Bitcoin, the first and biggest cryptocurrency, suddenly shook off months of little activity today with a 14% surge that took its value back above $5000 for the first time since last November. There is not yet any obvious catalyst for the leap in value but it has again sparked interest in Bitcoin following months of uncharacteristic calm in cryptocurrency markets.
Bitcoin spent 2018 sliding from the $20,000 peak hit at the end of the 2017 cryptocurrency bubble but steadfastly refused to give up all of those gains despite a 74% drop and many commentators calling the end of the market. The original cryptocurrency bottomed out in mid-December at around $3200, compared to $1000 at the beginning of 2017.
After recovering to around $4000, the first three months of 2019 were ones of remarkably low volatility until earlier today when a sudden surge took Bitcoin’s price back to $5000 on some exchanges. Coinmarketcap.com, the cryptocurrency market data service that collates prices across major exchanges puts the average at around $4800 approaching midday.
The surge took place over less than an hour and dragged the rest of the wider cryptocurrency market up with Bitcoin. The total market capitalisation of all of the cryptocurrencies tracked by Coinmarketcap.com added a whopping $17 billion in less than sixty minutes.
Volatility has always been a feature of the market for Bitcoin and other cryptocurrencies but not over the first quarter of 2019. However, Bitcoin is still a small market in comparison to mainstream financial markets. That means big buy, sell or short moves can quickly lead to spikes or crashes, suggesting someone(s) somewhere bought a lot of Bitcoin this morning. That raises the question who and why?

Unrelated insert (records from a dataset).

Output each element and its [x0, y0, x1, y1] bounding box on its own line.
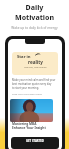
button[interactable]: GET STARTED: [11, 137, 59, 149]
staticText: Star in: [17, 54, 31, 60]
staticText: Motivation: [0, 13, 69, 23]
staticText: GET STARTED: [26, 139, 44, 143]
staticText: reality: [28, 59, 43, 65]
button[interactable]: Star in: [12, 52, 58, 75]
button[interactable]: [10, 99, 53, 122]
staticText: Daily: [0, 3, 69, 13]
staticText: Mastering MBA: [12, 122, 37, 126]
staticText: new day, new energy: [24, 66, 47, 69]
staticText: best motivation quote every day: [12, 82, 52, 86]
staticText: Wake up to daily kick of energy: [0, 26, 69, 30]
staticText: to start your morning.: [12, 86, 39, 90]
staticText: Enhance Your Insight: [12, 126, 46, 130]
other: decoration: [35, 53, 41, 56]
staticText: Save your mind with music: [12, 92, 43, 95]
staticText: Make your mind calm and find your: [12, 78, 56, 82]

One theory is an April Fool’s Day story stating the SEC had approved a Bitcoin ETF. Several have been rejected over the past several months. But that, if bought by enough people, would have been expected to see the price rise over several hours rather than spike so suddenly. Unless one particularly wealthy individual was suckered in and bought a huge volume of Bitcoin.
Jokes aside, there is still hope that a Bitcoin ETF will finally be approved by the SEC at some point over the next couple of years, though it doesn’t appear likely in the immediate future. The cryptocurrency, or another more technologically advanced alternative that doesn’t yet exist, might still have a major future in one form or another.
NYSE-owner Intercontinental Exchange, one of the biggest securities exchange companies in the world, is planning a regulated Bitcoin exchange called Bakkt. It is planned for Baakt to offer one-day physically-settled Bitcoin futures contracts in a move that would potentially open the door to institutional investors and bring cryptocurrencies into the mainstream. While the launch has been repeatedly delayed due to regulatory hurdles, those investing online in Bitcoin are hopeful, if and when Bakkt finally happens, it will mark the beginning of a more mature, stable market for the cryptocurrency.